The Minister will accept that the Butler Education Act of 1944 and the Beveridge reforms were based on consensus in the House of Commons that spread throughout the political sphere. The issues were debated at some length, it is true, but broadly speaking there was consensus. The difference now is that reform of the House of Lords would be a matter of great contention, with the result that the Government would have at least one eye off the ball when it came to the economic crisis.

If the hon. Gentleman looks at his history books, I think that he will find that there was not a consensus about the NHS—very far from it. The Conservative party did not support it at the time, but I shall not take that historical analysis any further.

The second argument put forward by the hon. Member for Chichester for his amendments was that there would be a constitutional crisis—I think that that was the term that he used—if reform were to be driven through in short order. I understand the argument, and accept that Members in the other place are very sceptical about the idea and reluctant to envisage the sort of radical reform that every hon. Member who has spoken here tonight wants. The consensus in the House of Commons on the matter is broad, with almost everyone supporting reform, but I put it to the hon. Gentleman that we would not see the sort of crisis that he predicts if every major political party’s manifesto contained a commitment to drive through radical reform of the House of Lords in the next Parliament.

If the manifesto commitments were expressed in those terms, I think that the other place would recognise that the will of the people had spoken. Sadly, we have not heard quite such a definite pledge from the Conservative party here this evening, but there is still hope.

I do not think that full reform of the House of the Lords is, by any measure, inevitably a distant prospect. The House of Lords could be reformed, as long as the proper political will existed. The Government are willing to commit to that prospect, but the premise for the reform proposed in the amendment is misplaced. The amendment can have the merits advanced for it today only if a change to a wholly elected Chamber is not going to happen imminently.

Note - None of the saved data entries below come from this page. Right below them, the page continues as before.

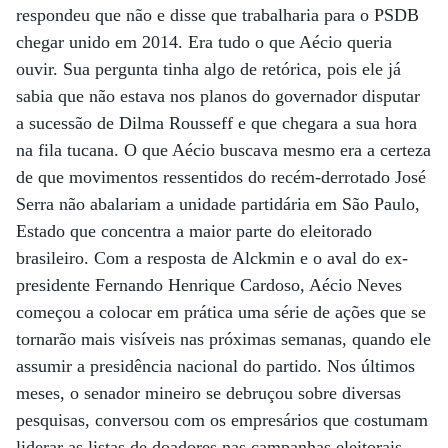
respondeu que não e disse que trabalharia para o PSDB
chegar unido em 2014. Era tudo o que Aécio queria
ouvir. Sua pergunta tinha algo de retórica, pois ele já
sabia que não estava nos planos do governador disputar
a sucessão de Dilma Rousseff e que chegara a sua hora
na fila tucana. O que Aécio buscava mesmo era a certeza
de que movimentos ressentidos do recém-derrotado José
Serra não abalariam a unidade partidária em São Paulo,
Estado que concentra a maior parte do eleitorado
brasileiro. Com a resposta de Alckmin e o aval do ex-
presidente Fernando Henrique Cardoso, Aécio Neves
começou a colocar em prática uma série de ações que se
tornarão mais visíveis nas próximas semanas, quando ele
assumir a presidência nacional do partido. Nos últimos
meses, o senador mineiro se debruçou sobre diversas
pesquisas, conversou com os empresários que costumam
liderar as listas de doadores nas campanhas eleitorais,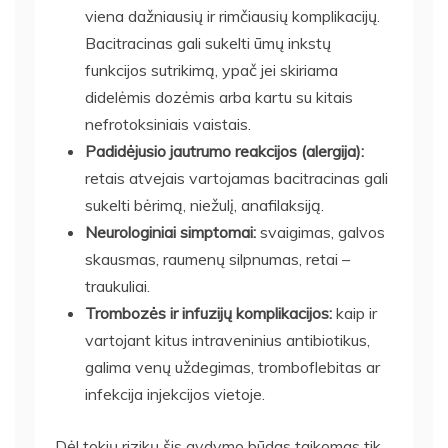
viena dažniausių ir rimčiausių komplikacijų.
Bacitracinas gali sukelti ūmų inkstų
funkcijos sutrikimą, ypač jei skiriama
didelėmis dozėmis arba kartu su kitais
nefrotoksiniais vaistais.
Padidėjusio jautrumo reakcijos (alergija):
retais atvejais vartojamas bacitracinas gali
sukelti bėrimą, niežulį, anafilaksiją.
Neurologiniai simptomai:
svaigimas, galvos
skausmas, raumenų silpnumas, retai –
traukuliai.
Trombozės ir infuzijų komplikacijos:
kaip ir
vartojant kitus intraveninius antibiotikus,
galima venų uždegimas, tromboflebitas ar
infekcija injekcijos vietoje.
Dėl tokių rizikų šis gydymo būdas taikomas tik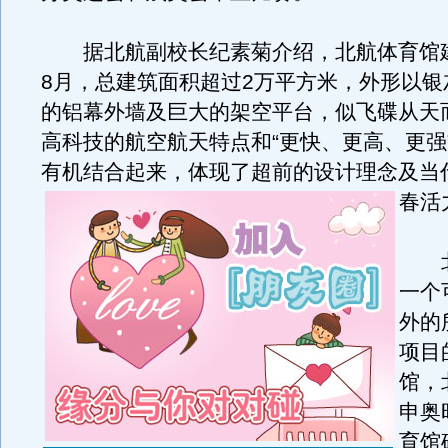
据北航副校长纪素菊介绍，北航体育馆建成
8月，总建筑面积超过2万平方米，外形以银
的铝幕外墙及巨大的架空平台，似飞碟从天
高科技的航空航天特点和“更快、更高、更强
有机结合起来，体现了超前的设计理念及当
春活
北
一个
外的
项目
馆，
申奥
育馆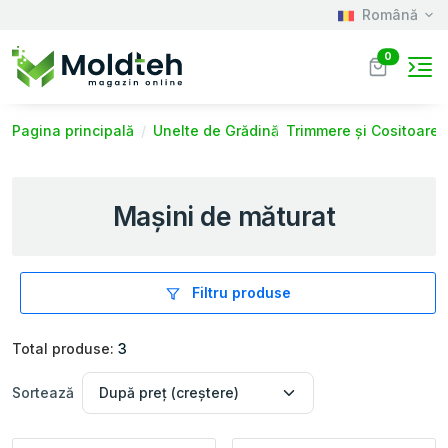
Română
0
Pagina principală
Unelte de Grădină
Trimmere și Cositoare
Mașini de măturat
Filtru produse
Total produse:
3
Sortează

Such a change would be phased in over time, as we discussed at great length previously, but signing up to these amendments would send the signal that we had given up all hope of radical reform of the House of Lords. I am simply not prepared to do that.

I want to offer some comfort to the hon. Member for Chichester, the right hon. and learned Member for Sleaford and North Hykeham and all those who have spoken in the debate today. The Government will publish draft clauses for that wholesale reform very shortly, within a matter of weeks. I hope that we can focus the debate on the content of those clauses, which we are publishing in draft because we genuinely want contributions from hon. Members on both sides of the House on how best to achieve the wholesale reform that everyone has signed up to today.

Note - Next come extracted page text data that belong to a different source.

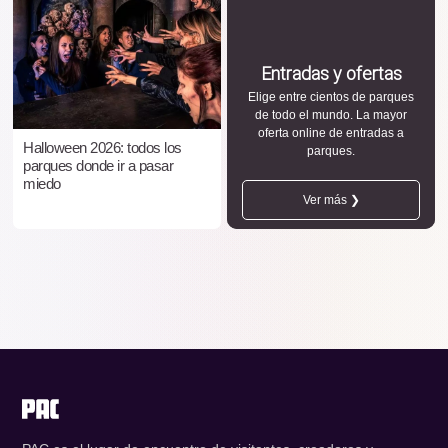
Entradas y ofertas
Elige entre cientos de parques
de todo el mundo. La mayor
oferta online de entradas a
Halloween 2026: todos los
parques.
parques donde ir a pasar
miedo
Ver más ❯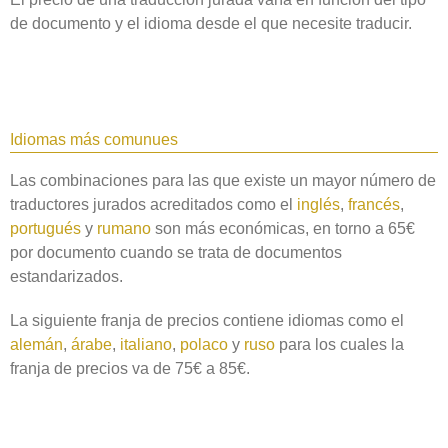
de documento y el idioma desde el que necesite traducir.
Idiomas más comunues
Las combinaciones para las que existe un mayor número de
traductores jurados acreditados como el
inglés
,
francés
,
portugués
y
rumano
son más económicas, en torno a 65€
por documento cuando se trata de documentos
estandarizados.
La siguiente franja de precios contiene idiomas como el
alemán
,
árabe
,
italiano
,
polaco
y
ruso
para los cuales la
franja de precios va de 75€ a 85€.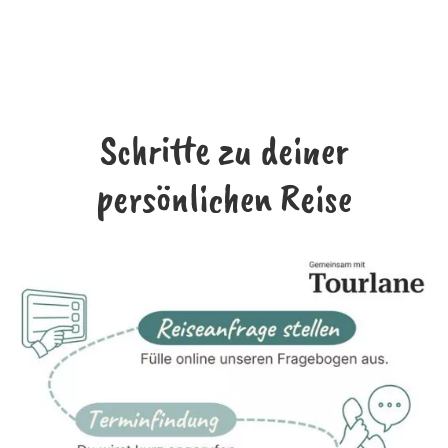
Schritte zu deiner
persönlichen Reise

We have known for a very long time that this part of the Bill would be debated in the Chamber today, so why have the Government not already brought forward the draft Bill to which the Minister just referred? They could have put it before us this evening, so that we could have debated this matter knowing what they intend.

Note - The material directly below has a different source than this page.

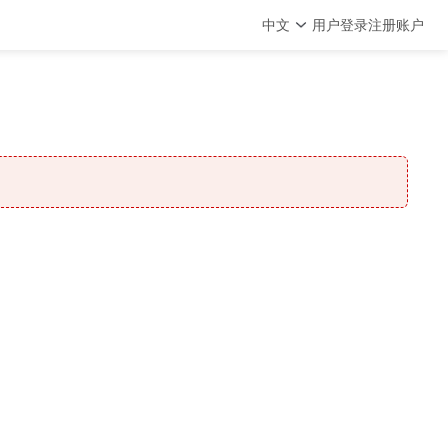
中文
用户登录
注册账户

I think that the hon. Lady is being slightly disingenuous. The Government’s broad intention has been clear for a very long time. We are talking about bringing forward specific clauses so that the details of our intentions can be scrutinised and discussed.

That is where I hope the energy of the House will be directed. The quality of today’s debate shows that Members of the House have a considerable contribution to make in achieving that radical reform—not temporising or providing transitional measures. That is where I hope we can focus the debate.

I shall not dwell on them, but there are technical problems with the proposal and unanswered questions such as who would decide whether a person should be granted a term peerage or a life peerage, against what criteria the decision should be made and what would happen at the end of a fixed term, although we had a little discussion about reappointment. All those technical problems could be fixed if there were broad agreement that this is the right way forward because reform of the House of Lords is so distant. I do not agree with that.

Does the Minister understand that what he is saying is slightly different in its general tone from the position adopted by the Secretary of State? The Minister is saying that if we agreed to the amendment, which is intrinsically good, we would send a signal that serious future reform was not intended, but during the previous debate the Secretary of State asked us to accept reforms that, adopting the Minister’s argument, send exactly the same signal. Why were we asked to support clause 29 when we are being asked not to support the amendment?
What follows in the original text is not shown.